I confess after hearing and acting on President Obama’s remarks I realized my efforts to become more racially aware were about me.  I was creating a better resume, developing tools to learn how to connect with people of color, so I was successful and likable, so I could declare – “I’m not racist” – “I’m not prejudice” – “I’m a good person”

But had I changed?

I mock the mob that brought their lunch to the crucifixion, while I stand there shaking my head and eating my own.

While I greatly appreciate the many accomplishments of the Obama Administration, especially guaranteed healthcare for my medically fragile daughter, the next part of his remarks will always have a profound and lasting impact on me and my future. And it was also the key to my current conflict.

‘And then, finally, I think it’s going to be important for all of us to do some soul-searching.  … a conversation on race… [can] end up being stilted and politicized, and folks are locked into the positions they already have.  On the other hand, in families and churches and workplaces, there’s the possibility that people are a little bit more honest, and at least you ask yourself your own questions about, am I wringing as much bias out of myself as I can?  Am I judging people as much as I can, based on not the color of their skin, but the content of their character?  That would, I think, be an appropriate exercise in the wake of this tragedy.’
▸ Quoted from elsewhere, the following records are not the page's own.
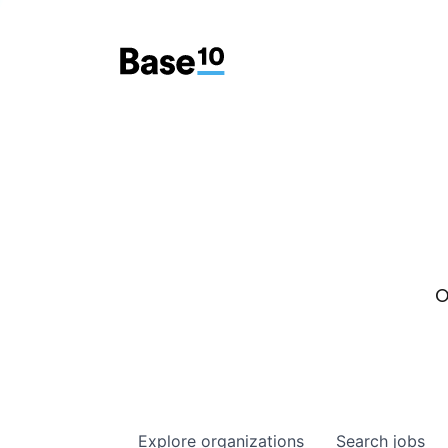
O
Explore
organizations
Search
jobs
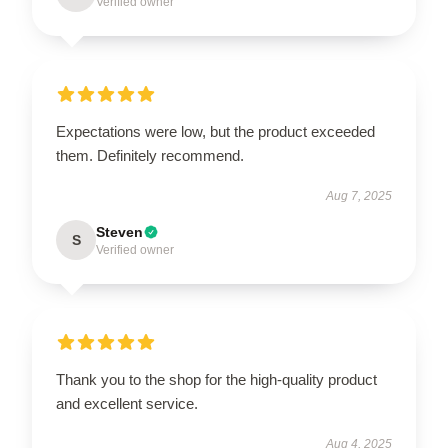
Verified owner
Expectations were low, but the product exceeded
them. Definitely recommend.
Aug 7, 2025
Steven
S
Verified owner
Thank you to the shop for the high-quality product
and excellent service.
Aug 4, 2025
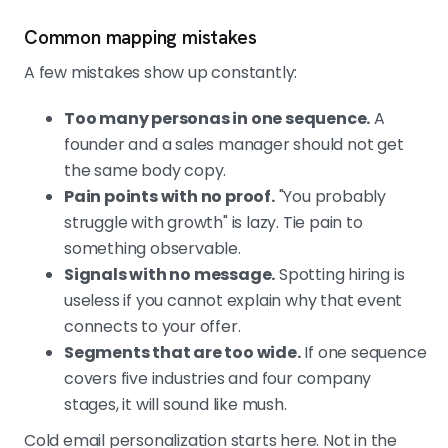
Common mapping mistakes
A few mistakes show up constantly:
Too many personas in one sequence.
A
founder and a sales manager should not get
the same body copy.
Pain points with no proof.
"You probably
struggle with growth" is lazy. Tie pain to
something observable.
Signals with no message.
Spotting hiring is
useless if you cannot explain why that event
connects to your offer.
Segments that are too wide.
If one sequence
covers five industries and four company
stages, it will sound like mush.
Cold email personalization starts here. Not in the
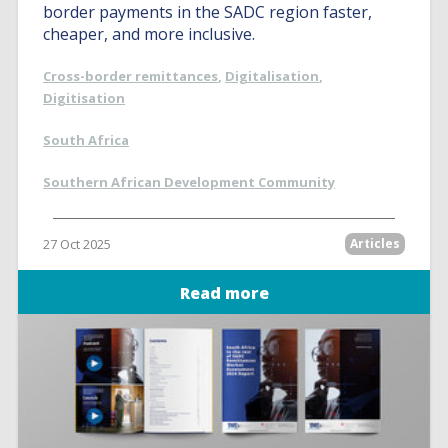
border payments in the SADC region faster,
cheaper, and more inclusive.
Cross-border remittances
,
Digitalisation
,
Digitisation
South Africa
Southern African Development Community
27 Oct 2025
Articles
Read more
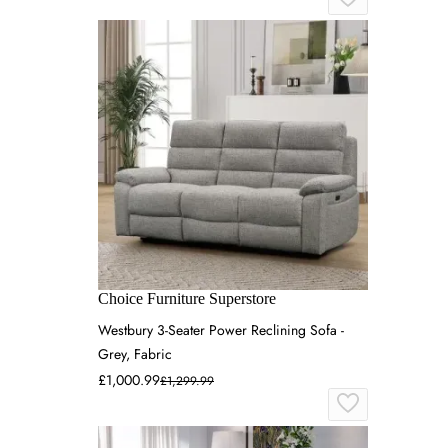
Choice Furniture Superstore
Westbury 3-Seater Power Reclining Sofa -
Grey, Fabric
£1,000.99
£1,299.99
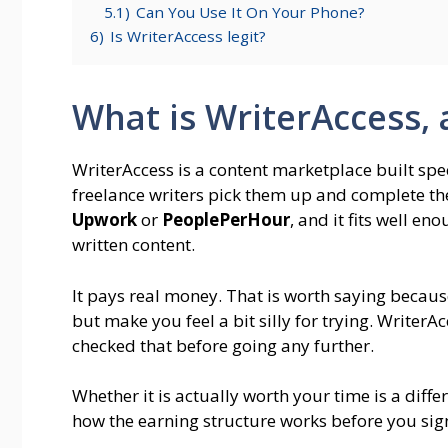
5.1)
Can You Use It On Your Phone?
6)
Is WriterAccess legit?
What is WriterAccess,
WriterAccess is a content marketplace built spec
freelance writers pick them up and complete t
Upwork
or
PeoplePerHour
, and it fits well 
written content.
It pays real money. That is worth saying because
but make you feel a bit silly for trying. WriterA
checked that before going any further.
Whether it is actually worth your time is a dif
how the earning structure works before you sign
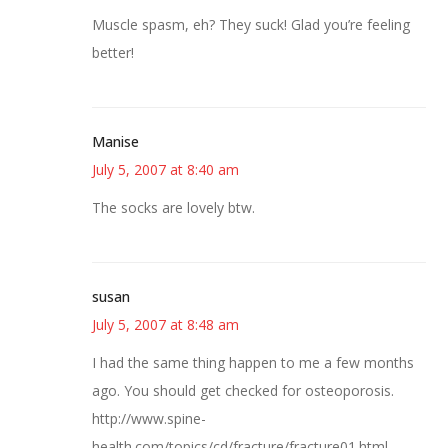
Muscle spasm, eh? They suck! Glad you’re feeling
better!
Manise
July 5, 2007 at 8:40 am
The socks are lovely btw.
susan
July 5, 2007 at 8:48 am
I had the same thing happen to me a few months
ago. You should get checked for osteoporosis.
http://www.spine-
health.com/topics/cd/fracture/fracture01.html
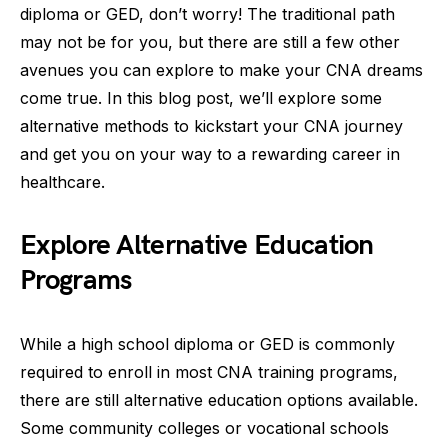
diploma or GED, don’t worry! The traditional path
may not be for you, but there are still a few other
avenues you can explore to make your CNA dreams
come true. In this blog post, we’ll explore some
alternative methods to kickstart your CNA journey
and get you on your way to a rewarding career in
healthcare.
Explore Alternative Education
Programs
While a high school diploma or GED is commonly
required to enroll in most CNA training programs,
there are still alternative education options available.
Some community colleges or vocational schools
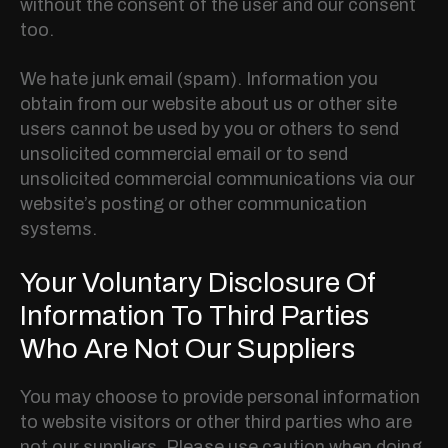
without the consent of the user and our consent
too.
We hate junk email (spam). Information you
obtain from our website about us or other site
users cannot be used by you or others to send
unsolicited commercial email or to send
unsolicited commercial communications via our
website’s posting or other communication
systems.
Your Voluntary Disclosure Of
Information To Third Parties
Who Are Not Our Suppliers
You may choose to provide personal information
to website visitors or other third parties who are
not our suppliers. Please use caution when doing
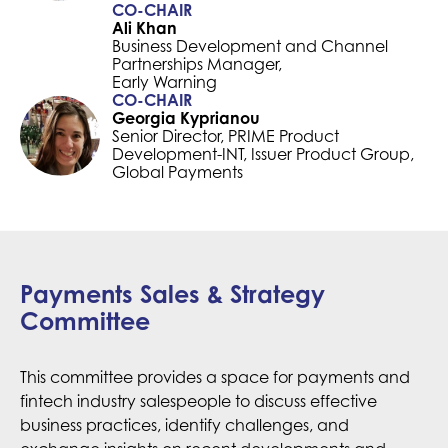
CO-CHAIR
Ali Khan
Business Development and Channel
Partnerships Manager,
Early Warning
CO-CHAIR
Georgia Kyprianou
Senior Director, PRIME Product
Development-INT, Issuer Product Group,
Global Payments
Payments Sales & Strategy
Committee
This committee provides a space for payments and
fintech industry salespeople to discuss effective
business practices, identify challenges, and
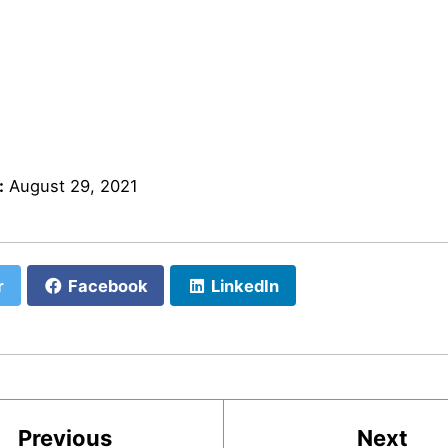
:
August 29, 2021
r
Facebook
LinkedIn
Previous
Next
And this is also true for blogs and Facebook. I realize this post won’t change anyone but me. It is simply a letter of appreciation to my President for giving me the greatest tool to chip away at the biases, preconceived foolish notions, attitudes and prejudices that hold me back from loving my neighbors of color.

It took time and effort to purposefully reprogram myself to stop grabbing my purse, relax and trust.

The challenge to answering, Am I judging people as much as I can, based on not the color of their skin, but the content of their character?” was paying attention to my thoughts and how I acted with friends, family and strangers with my same flesh tone, and learning to share those same behaviors with everyone.

Such as back to the elevator, I was shocked and ashamed to realize I was more likely to hold the door or allow people with my same skin tone out first.

My awareness of African-American men young and old changed.  I greet them on the elevator the way I greet everyone else.  Deliberate behaviors become natural. 

Awareness shatters stereotypes. I noticed men interacting with their children, their success, their wedding rings and their smiles.

Exploring my own biases and sins awakens empathy to embrace others in hope.

am I wringing as much bias out of myself as I can?’ 

This is a powerful and difficult question. It is a prayer I ask God to help me to answer as I spend my entire life wringing as much bias out of myself as I can especially in elevators, on the streets, in church, at home, at work, in my community and for the city I love – Baltimore.

God help us to be a better place.  Amen.